CIEN

En el último segundo tuve la serenidad de bajar las piernas y enderezar la espalda, para no caer de barriga ni de cabeza. Caí en la catarata de pie, los pies primero, los brazos a los lados. Aun así, la tierra pareció temblar cuando me zambullí y perdí el conocimiento.

Al cabo de un rato, el agua blancuzca y helada me despertó. La catarata, que era fruto del agua de deshielo primaveral de las montañas, era muy violenta. Santa Madre de Dios, qué frío hacía. El dolor también era terrible. Al zambullirme me había torcido los dos tobillos, doblado la rodilla y casi dislocado el hombro izquierdo.

Sin embargo, cuando recobré el conocimiento, lo primero que oí por encima del estrépito ensordecedor del río fueron las explosiones amortiguadas en lo alto de la montaña, que sonaban como el monte Olimpo en sus estertores de muerte y el rugido de los dioses enloquecidos. Al parecer, mi detonación había tocado una especie de nervio de la montaña, quizá la espina dorsal. Cada pozo, cada túnel, cada caverna, grieta y rincón cedía y se derrumbaba. Las márgenes del río, incluso el agua, temblaban con los estallidos, y el único pensamiento semi coherente que me golpeaba el cerebro era: La montaña reclama sus minas.

Pero entonces comencé a volar corriente abajo. Todo se movía tan de prisa que no podía pensar en nada que no fuera tratar de mantenerme por encima del agua y con vida. De pronto, todo mi mundo era ese río.
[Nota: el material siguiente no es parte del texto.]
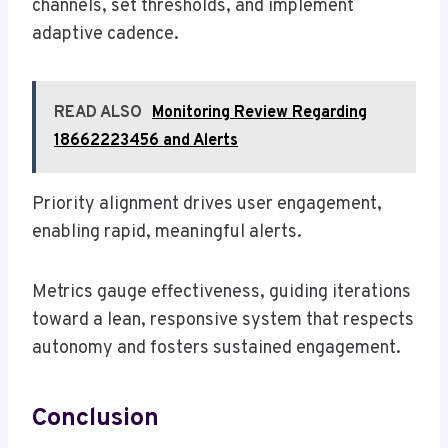
channels, set thresholds, and implement
adaptive cadence.
READ ALSO
Monitoring Review Regarding
18662223456 and Alerts
Priority alignment drives user engagement,
enabling rapid, meaningful alerts.
Metrics gauge effectiveness, guiding iterations
toward a lean, responsive system that respects
autonomy and fosters sustained engagement.
Conclusion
Era como si siempre hubiera estado allí y nunca hubiera tenido una vida que no fuera ese río. Ni siquiera recordaba haber caído en el agua; sólo el dolor, el frío y la fuerza de la catarata. Tampoco podía pensar en la montaña y en la mina. Estaba fuera de la vista, del roce y del oído de aquel agujero infernal. Estaba sumergido en un agua blanca, que por minutos se volvía más blanca y más salvaje. Y eso era lo único que me importaba.

Las rocas que sobresalían del agua eran cada vez más grandes y más numerosas, y ahora rebotaba de ellas con dolorosa regularidad. El río doblaba en ángulo hacia la izquierda y después a la derecha, y el agua blanca bajaba con muchísima furia. Nadar no era una opción. Lo único que podía hacer era tratar de mantener la cabeza por encima de la superficie.

Más rocas y, después, un enorme estruendo. Mi cabeza chocó contra una inmensa roca y una vez más quedé semiinconsciente. Recuperé el conocimiento en medio de un atronador rugido que me hizo pensar en las explosiones de las minas, pero se trataba de un ruido prolongado y, a la vez, ensordecedor.

El río se curvó y aparecieron ante mí: cataratas. Era arrastrado hacia allí por la corriente y casi podía ver por encima de su borde.

Iba a caer en la catarata.

Una vez más, caía. Pero esta vez no albergaba la esperanza de ser auxiliado por ángeles voladores. Caía como una roca, salvo que esta roca ahora estaba transida de dolor y muy usada. Y caía.

Golpeé contra el río de abajo como una explosión de polvo negro que precipita una montaña de rocas.